Seigneur. Vous vous demandez le pourquoi du comment de cet enchaînement apparemment sans aucune logique ?
Apprenez que Yume Ocha vient d'avoir le sursaut de génie le plus important de toute sa vie.
Pourquoi n'ai-je pas fait le lien plus tôt?
Ça va barder dans le Rukongai.
Prise d'une énergie aussi nouvelle que soudaine, Ocha se releva, et épousseta son kimono avec énergie. Elle claqua le paquet de gâteaux vides dans une poche, et déclara :
-Allez, Hakusho Ha. Plus de temps à perdre, on a une Shinigami fond-de-teintée à arrêter, et un gamin à sortir du Rukongai. Plus le temps de s'apitoyer.
-Euh...Yume? T'es sûre que ça va, parce que t'as une lueur vachement inquiétante dans les yeux. Je voulais te motiver un peu, mais...
La voix d'Ha mourut dans sa gorge. Ocha lui tendait la main en un geste impérieux, pour l'aider à se relever. Il accepte son aide dans un état second, et, encore sous le choc, suivit la chevelure verte et ébouriffée qui fonçait vers le Manoir Shiba.
-Temps mort.
-De quoi ?
Ichijiku Kaju, suite à une après midi d'entraînement, un bain et un repas léger, avait entamé une micro-sieste réparatrice d'une demi-heure, en prévision du combat à venir. Il n'avait pas prévu d'être subitement réveillé au bout d'un tout petit quart d'heure par une…
-Espèce de tête de laitue en furie ! Fulminait-il, c'est pour quoi, ce réveil brutal ?
-Paix.
-Avec ton cerveau petit pois, c'est pas facile, je sais, mais fait un effort pour construire des phrases !
-On arrête tout, Ichijiku Kaju. On enterre la hache de guerre. Drapeau blanc.
Kaju me regarde, comme d'habitude. C'est-à-dire, comme si j'étais folle.
-T'es tombée sur la tête ? Toi, fiche-moi la paix.
Il se lève, méprisant et hautain, et se dirige avec dédain vers la porte. D'un signe du menton, j'indique à Hakusho de ne pas intervenir. C'est mon combat. Cette tête de mule l'aura bien cherché.
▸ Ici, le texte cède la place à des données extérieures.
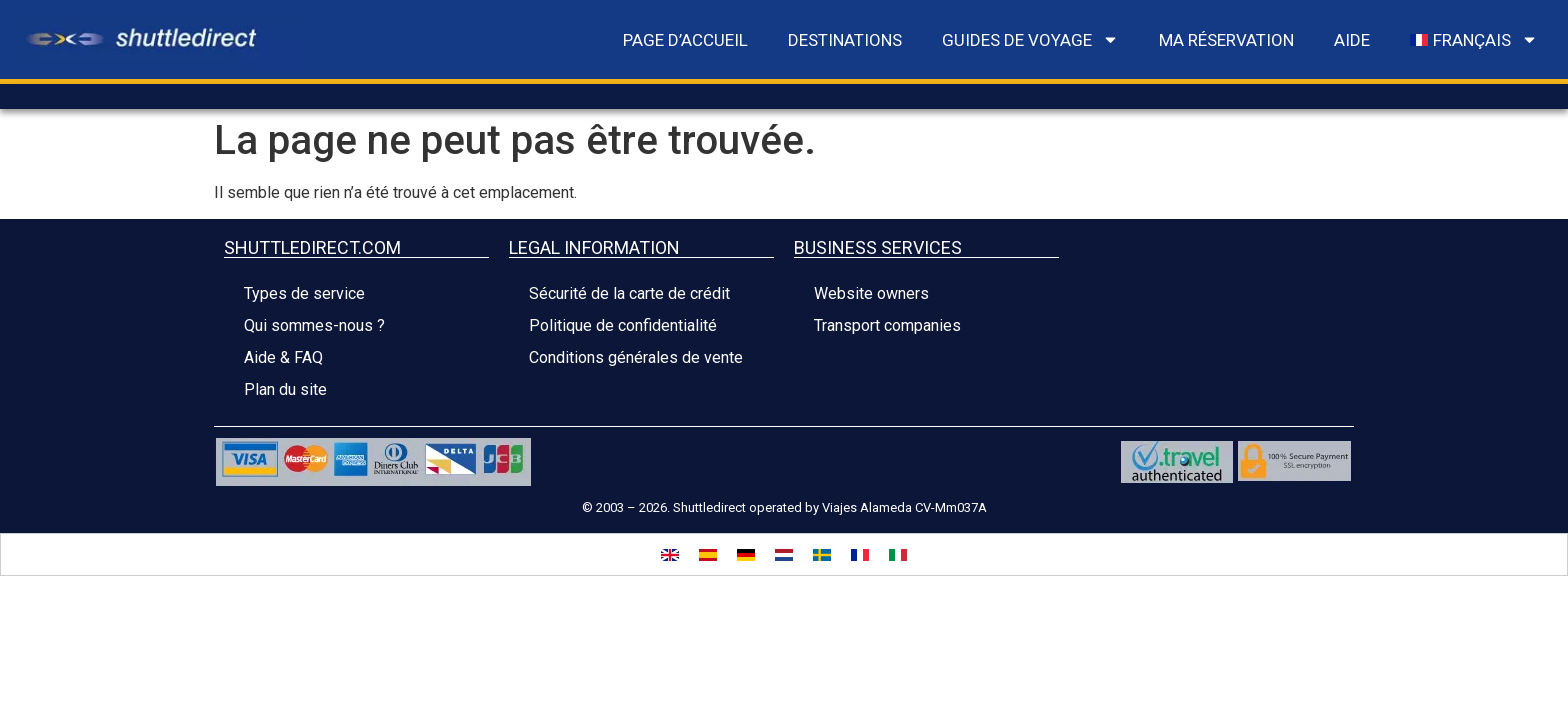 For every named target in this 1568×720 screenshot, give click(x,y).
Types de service (304, 293)
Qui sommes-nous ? (314, 325)
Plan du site (285, 389)
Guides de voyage (1030, 39)
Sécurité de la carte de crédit (629, 293)
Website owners (871, 293)
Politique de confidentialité (623, 325)
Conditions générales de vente (636, 357)
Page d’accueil (685, 40)
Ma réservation (1226, 40)
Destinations (845, 40)
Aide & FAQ (283, 357)
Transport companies (887, 325)
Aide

Je choppe, plus que je n'attrape, le col de Kaju et agit rapidement, profitant de l'incontestable effet de surprise.
-Qu'est-ce qu…
-YAHAAAAA! !
D'un vigoureux mouvement de hanche, je me juche sur son dos, puis sur ses épaules, et lui talonne les côtes avec opiniâtreté.
-Cré-thé-ine ! Descends immédiatement !
-Oh que non, répliquais-je férocement, lui pinçant la peau du cou et du visage sans cesse de lui chatouiller les côtes, pas tant que tu n'auras pas accepté de pacifier nos rapport le temps d'une nuit.
-C'est quoi ce charabia à connotation douteuse ? Vire de mes épaules, t'es lourde !
-Tu ne veux rien comprendre, soupirais-je. Aux grands maux, les grands remèdes.
J'attrape fermement chacune de ses joues et les tire le plus fort possible, avant de relâcher brutalement la pression.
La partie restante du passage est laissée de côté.